● **INSTRUCTIONS TO FOLLOW**:
Copy out every entry that follows, without a single picture.

[Stored items from a collection]
━━━━━━

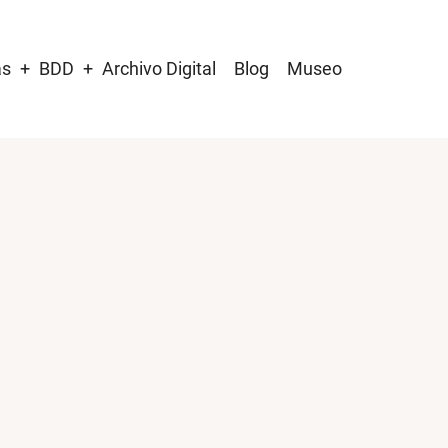
as
BDD
Archivo Digital
Blog
Museo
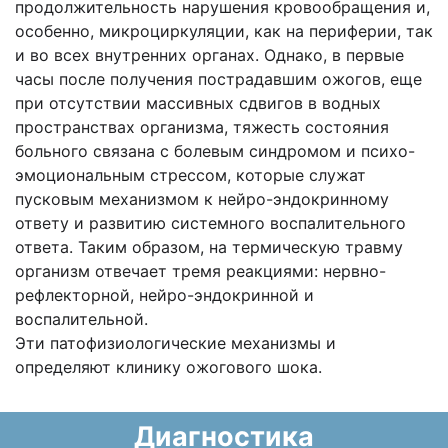
продолжительность нарушения кровообращения и,
особенно, микроциркуляции, как на периферии, так
и во всех внутренних органах. Однако, в первые
часы после получения пострадавшим ожогов, еще
при отсутствии массивных сдвигов в водных
пространствах организма, тяжесть состояния
больного связана с болевым синдромом и психо-
эмоциональным стрессом, которые служат
пусковым механизмом к нейро-эндокринному
ответу и развитию системного воспалительного
ответа. Таким образом, на термическую травму
организм отвечает тремя реакциями: нервно-
рефлекторной, нейро-эндокринной и
воспалительной.
Эти патофизиологические механизмы и
определяют клинику ожогового шока.
Диагностика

━━━━━━

● **OUTPUT BELOW**:
as
BDD
Archivo Digital
Blog
Museo
продолжительность нарушения кровообращения и,
особенно, микроциркуляции, как на периферии, так
и во всех внутренних органах. Однако, в первые
часы после получения пострадавшим ожогов, еще
при отсутствии массивных сдвигов в водных
пространствах организма, тяжесть состояния
больного связана с болевым синдромом и психо-
эмоциональным стрессом, которые служат
пусковым механизмом к нейро-эндокринному
ответу и развитию системного воспалительного
ответа. Таким образом, на термическую травму
организм отвечает тремя реакциями: нервно-
рефлекторной, нейро-эндокринной и
воспалительной.
Эти патофизиологические механизмы и
определяют клинику ожогового шока.
Диагностика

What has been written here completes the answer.